A weakness in the web interface’s application layer encryption in VX800v v1.0 allows an adjacent attacker to brute force the weak AES key and decrypt intercepted traffic. Successful exploitation requires network proximity but no authentication, and may result in high impact to confidentiality, integrity, and availability of transmitted data.

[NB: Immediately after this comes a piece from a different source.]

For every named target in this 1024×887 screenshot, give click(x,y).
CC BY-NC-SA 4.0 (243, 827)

This vulnerability carries a HIGH severity rating with a CVSS v3.1 score of 8.8, indicating it requires adjacent network access with relatively low complexity without requiring user interaction and does not require pre-existing privileges . The vulnerability impacts confidentiality (data exposure), integrity (unauthorized modifications), and availability (service disruption) for affected systems. Impacting 2 products from tp-link, from tp-link organizations running these solutions should prioritize assessment and patching.

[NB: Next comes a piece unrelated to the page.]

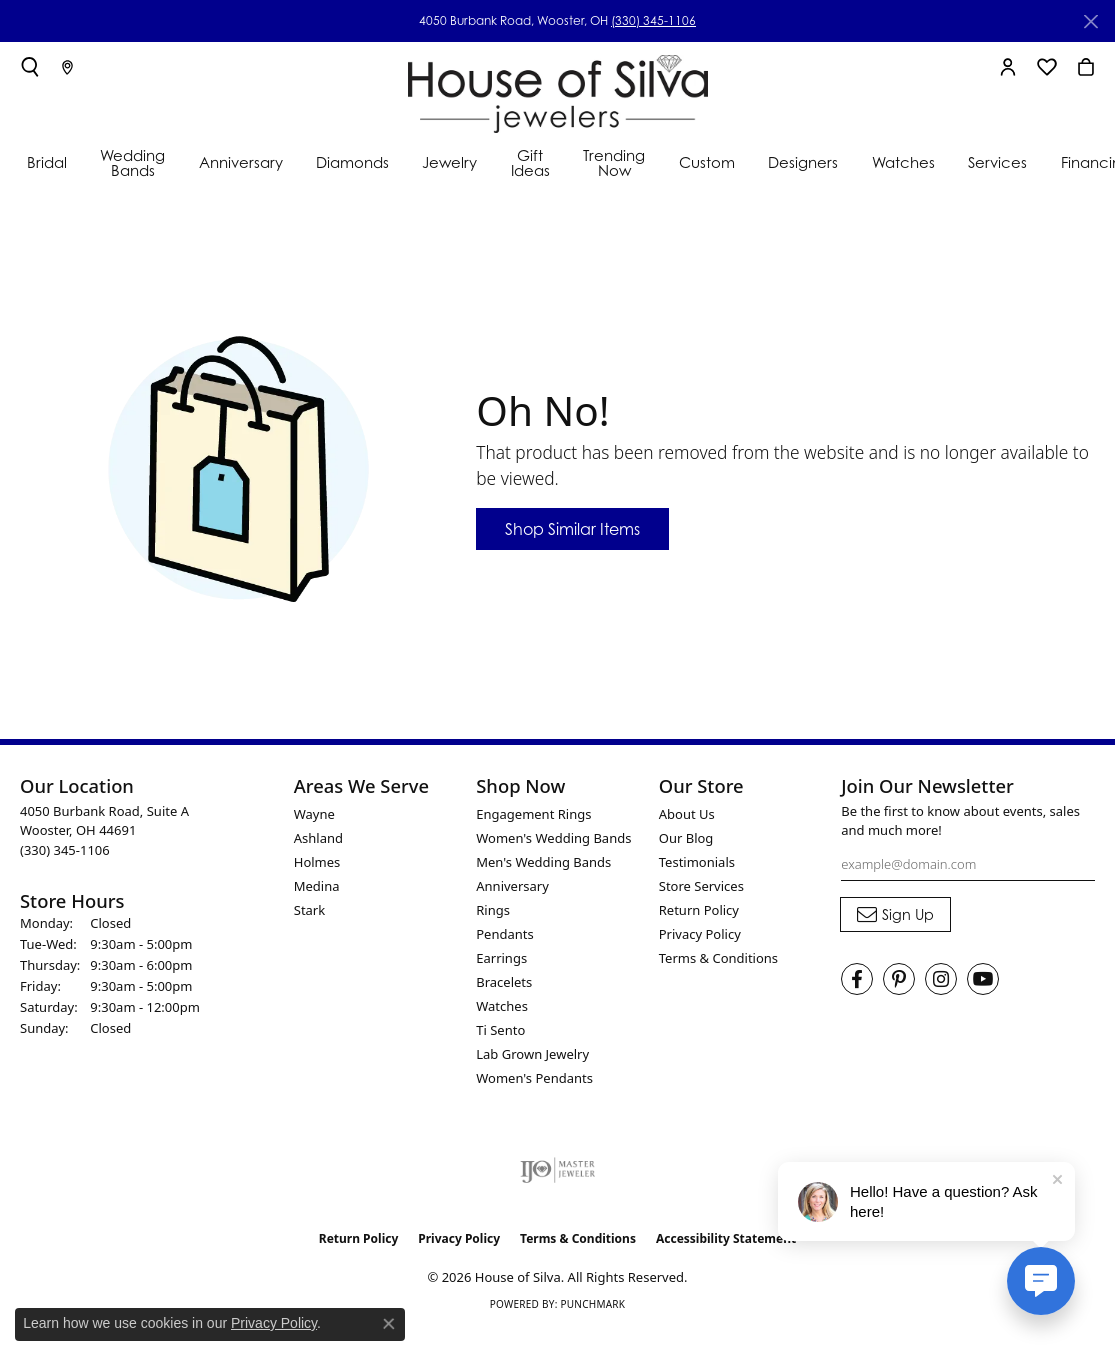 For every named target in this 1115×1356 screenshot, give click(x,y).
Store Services (701, 886)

Reported in 2026, this vulnerability emerged during an era marked by increased sophistication in supply chain attacks, cloud infrastructure vulnerabilities, and software-as-a-service (SaaS) security challenges. Security practices during this period emphasized zero-trust architectures, container security, and API protection.
2026-01-29T19:16:10.220
2026-03-09T17:51:35.107
Analyzed
f23511db-6c3e-4e32-a477-6aa17d310630
CVSSv3.1: 8.8 (HIGH)
| Type | Vendor | Product | Version/Range | Vulnerable? |
|---|---|---|---|---|
| Operating System | tp-link | vx800v_firmware | < 800.0.11 | Yes |
| Hardware | tp-link | vx800v | 1.0 | No |
SecUtils normalizes and enriches National Vulnerability Database (NVD) records by standardizing vendor and product identifiers, aggregating vulnerability metadata from both NVD and MITRE sources, and providing structured context for security teams. For tp-link's affected products, we extract Common Platform Enumeration (CPE) data, Common Weakness Enumeration (CWE) classifications, CVSS severity metrics, and reference data to enable rapid vulnerability prioritization and asset correlation. This record contains no exploit code, proof-of-concept instructions, or attack methodologies—only defensive intelligence necessary for patch management, risk assessment, and security operations.